Les étapes du complexe d’Œdipe : « accros », perturbations, résolution
Ce complexe va se manifester de différentes façons chez les garçons et les filles. Les garçons vont faire preuve de possessivité avec leur mère et vont attirer leur attention afin d’obtenir plus d’affection, de tendresse. Les petites filles, elles, vont essayer de captiver leur père, de le charmer. La mère deviendra tant une ennemie qu’un modèle.
L’enfant, n’arrivant pas à poser des mots sur son ressenti, risque d’avoir des manifestations colériques et des troubles du sommeil, qui se manifeste par des cauchemars entre trois et cinq ans.
Petit à petit l’enfant ne va plus tenté de remplacer le parent du même sexe. Freud appel ça la phase de résolution. Entre 5 et 6 ans c’est la tranche d’âge ou la petite fille va essayer de faire comme sa mère et le petit garçon reproduire des attitudes et comportements de son père afin de partager certaines activités.
Que peuvent faire les parents ?
Afin d’aider leur enfant à faire face à ce complexe, les parents doivent afficher l’image d’un couple amoureux, donner l’exemple de l’union amoureuse, pour faire comprendre à l’enfant qu’il ne peut pas prendre la place du parent. Le père par exemple peut parfois être amené à refuser que leur enfant dorme dans le lit parental.
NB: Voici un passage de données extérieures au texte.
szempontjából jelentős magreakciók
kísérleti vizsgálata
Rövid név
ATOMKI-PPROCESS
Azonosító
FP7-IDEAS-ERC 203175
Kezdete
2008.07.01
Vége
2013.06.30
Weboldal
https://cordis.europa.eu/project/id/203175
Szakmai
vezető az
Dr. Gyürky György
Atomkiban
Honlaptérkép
L’apparition de nouvelles formes de familles pousse les psychanalystes à être plus moderne et à prendre en compte une éventuelle absence de figure paternelle ou bien parfois maternelle (Familles monoparentales, homoparentales…). En effet, cette absence peut éventuellement pousser l’enfant à être attiré vers des personnes du même sexe.